How does the following differential equation imply the integral equation? The original differential equation:
$\begin{cases}
y''+\left(1+t^2 \right )y=0, &t>0 \\ 
 y\left ( 0 \right )= 1, y'\left ( 0 \right )=0
\end{cases}$
The corresponding integral equation: $y\left ( t \right ) = \cos \left ( t \right ) + \int_{0}^{t}\sin \left ( \tau -t \right )\tau^2 y\left ( \tau \right )d\tau$.
I have already shown that the soltions to the latter one are indeed the solutions to the former one. What is left is just the converse.
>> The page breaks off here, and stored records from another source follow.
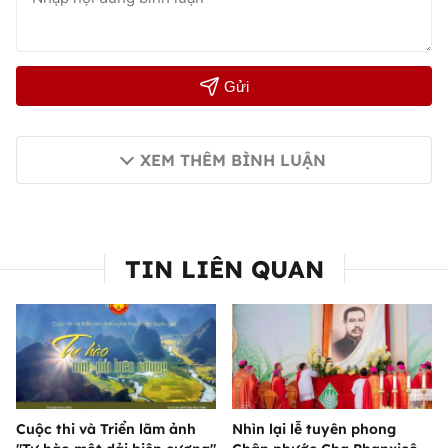
Gửi
XEM THÊM BÌNH LUẬN
TIN LIÊN QUAN
Cuộc thi và Triển lãm ảnh
Nhìn lại lễ tuyên phong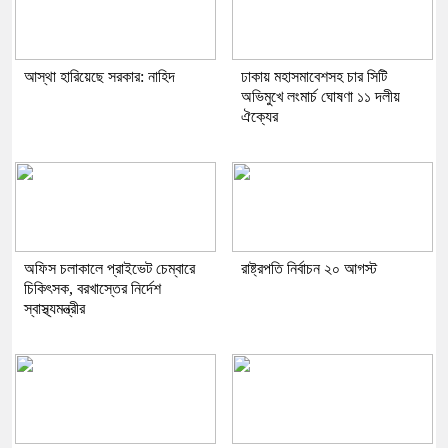
আস্থা হারিয়েছে সরকার: নাহিদ
ঢাকায় মহাসমাবেশসহ চার সিটি
অভিমুখে লংমার্চ ঘোষণা ১১ দলীয়
ঐক্যের
অফিস চলাকালে প্রাইভেট চেম্বারে
রাষ্ট্রপতি নির্বাচন ২০ আগস্ট
চিকিৎসক, বরখাস্তের নির্দেশ
স্বাস্থ্যমন্ত্রীর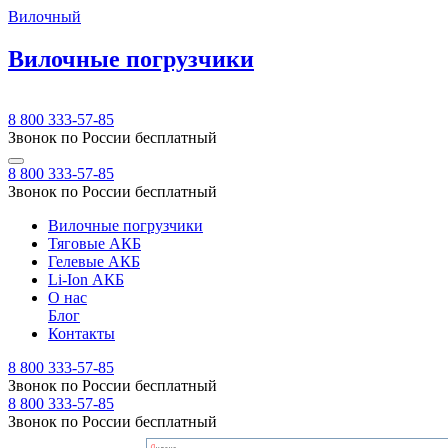
Вилочный
Вилочные погрузчики
8 800 333-57-85
Звонок по России бесплатный
8 800 333-57-85
Звонок по России бесплатный
Вилочные погрузчики
Тяговые АКБ
Гелевые АКБ
Li-Ion АКБ
О нас
Блог
Контакты
8 800 333-57-85
Звонок по России бесплатный
8 800 333-57-85
Звонок по России бесплатный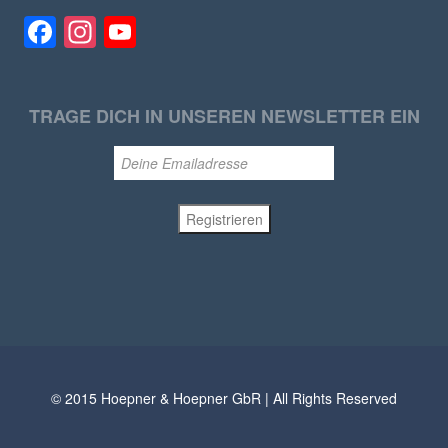
Facebook
Instagram
YouTube
TRAGE DICH IN UNSEREN NEWSLETTER EIN
© 2015 Hoepner & Hoepner GbR | All Rights Reserved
A method figrued out is to use the uniqueness and the existence od the solution to the former eq.: since the latter one has solutions to the former one, and if we can show that the latter one indeed has a solution (has been done), then by the uni. and exis. we may draw the conlusion that two eq.'s have the same solution.
However, I seek a more direct way to show that the diff. eq. implies the int. eq..
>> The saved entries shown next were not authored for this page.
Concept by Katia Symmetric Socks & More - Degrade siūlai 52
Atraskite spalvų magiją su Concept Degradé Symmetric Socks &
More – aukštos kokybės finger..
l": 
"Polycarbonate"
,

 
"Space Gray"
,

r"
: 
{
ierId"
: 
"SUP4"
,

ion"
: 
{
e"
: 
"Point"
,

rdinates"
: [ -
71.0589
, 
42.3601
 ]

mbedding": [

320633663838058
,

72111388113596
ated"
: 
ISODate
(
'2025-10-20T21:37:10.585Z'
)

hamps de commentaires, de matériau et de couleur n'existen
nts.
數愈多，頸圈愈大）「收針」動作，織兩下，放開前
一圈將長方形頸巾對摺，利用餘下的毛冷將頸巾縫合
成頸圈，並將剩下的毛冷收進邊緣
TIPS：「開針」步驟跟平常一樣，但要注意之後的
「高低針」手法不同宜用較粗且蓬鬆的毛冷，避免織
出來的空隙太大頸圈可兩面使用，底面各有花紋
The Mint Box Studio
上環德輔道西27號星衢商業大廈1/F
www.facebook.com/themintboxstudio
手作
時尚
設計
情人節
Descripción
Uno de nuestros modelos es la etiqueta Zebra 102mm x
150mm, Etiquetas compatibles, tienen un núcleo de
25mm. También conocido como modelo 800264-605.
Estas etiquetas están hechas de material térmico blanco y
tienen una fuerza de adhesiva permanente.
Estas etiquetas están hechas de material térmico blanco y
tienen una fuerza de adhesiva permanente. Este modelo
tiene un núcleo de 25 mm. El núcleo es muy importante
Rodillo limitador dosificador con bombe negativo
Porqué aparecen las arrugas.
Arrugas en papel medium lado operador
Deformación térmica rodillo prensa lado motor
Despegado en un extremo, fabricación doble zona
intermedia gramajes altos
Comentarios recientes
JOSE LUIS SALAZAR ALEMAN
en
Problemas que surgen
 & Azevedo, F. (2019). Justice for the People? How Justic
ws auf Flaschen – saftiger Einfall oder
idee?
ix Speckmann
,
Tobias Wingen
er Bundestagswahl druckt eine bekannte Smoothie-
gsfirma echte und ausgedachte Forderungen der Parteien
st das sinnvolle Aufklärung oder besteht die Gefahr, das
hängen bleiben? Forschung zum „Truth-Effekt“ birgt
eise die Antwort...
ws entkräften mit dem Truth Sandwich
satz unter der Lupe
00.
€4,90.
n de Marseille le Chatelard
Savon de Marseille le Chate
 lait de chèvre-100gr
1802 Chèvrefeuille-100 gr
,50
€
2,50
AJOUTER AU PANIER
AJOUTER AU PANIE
 A: Alright my frd solved it. Not difficult.
The original diff. eq. is equivalent to 
$\tau^2 y\left ( \tau \right )= -y\left ( \tau \right )-y''\left ( \tau \right )$. 
Multiply both sides by the sine function and then integrate from $0$ to $t$:
$\int_{0}^{t}\sin\left ( \tau-t \right )\tau^2 y\left ( \tau \right ) d\tau= -\int_{0}^{t}\sin\left ( \tau-t \right )y\left ( \tau \right )d\tau-\int_{0}^{t}\sin\left ( \tau-t \right )y''\left ( \tau \right )d\tau$
Apply integration by parts on the R.H.S.:
$\int_{0}^{t}\sin\left ( \tau-t \right )\tau^2 y\left ( \tau \right ) d\tau = \int_{0}^{t} y\left ( \tau \right )d\cos\left ( \tau-t \right )-\int_{0}^{t} \sin\left ( \tau-t \right ) d y'\left ( \tau \right )=y\left ( t \right )- y\left ( 0\right )\cos t - \int_{0}^{t} y'\left ( \tau \right )\cos\left ( \tau-t \right ) d \tau - 0+\left ( - y'\left ( 0 \right )\sin\left ( t \right )\right )+\int_{0}^{t} y'\left ( \tau \right )\cos\left ( \tau-t \right ) d \tau$
Plug in the initial values in the R.H.S.:
$\int_{0}^{t}\sin\left ( \tau-t \right )\tau^2 y\left ( \tau \right ) d\tau = y\left ( t \right )-\cos t$
which is what we desired.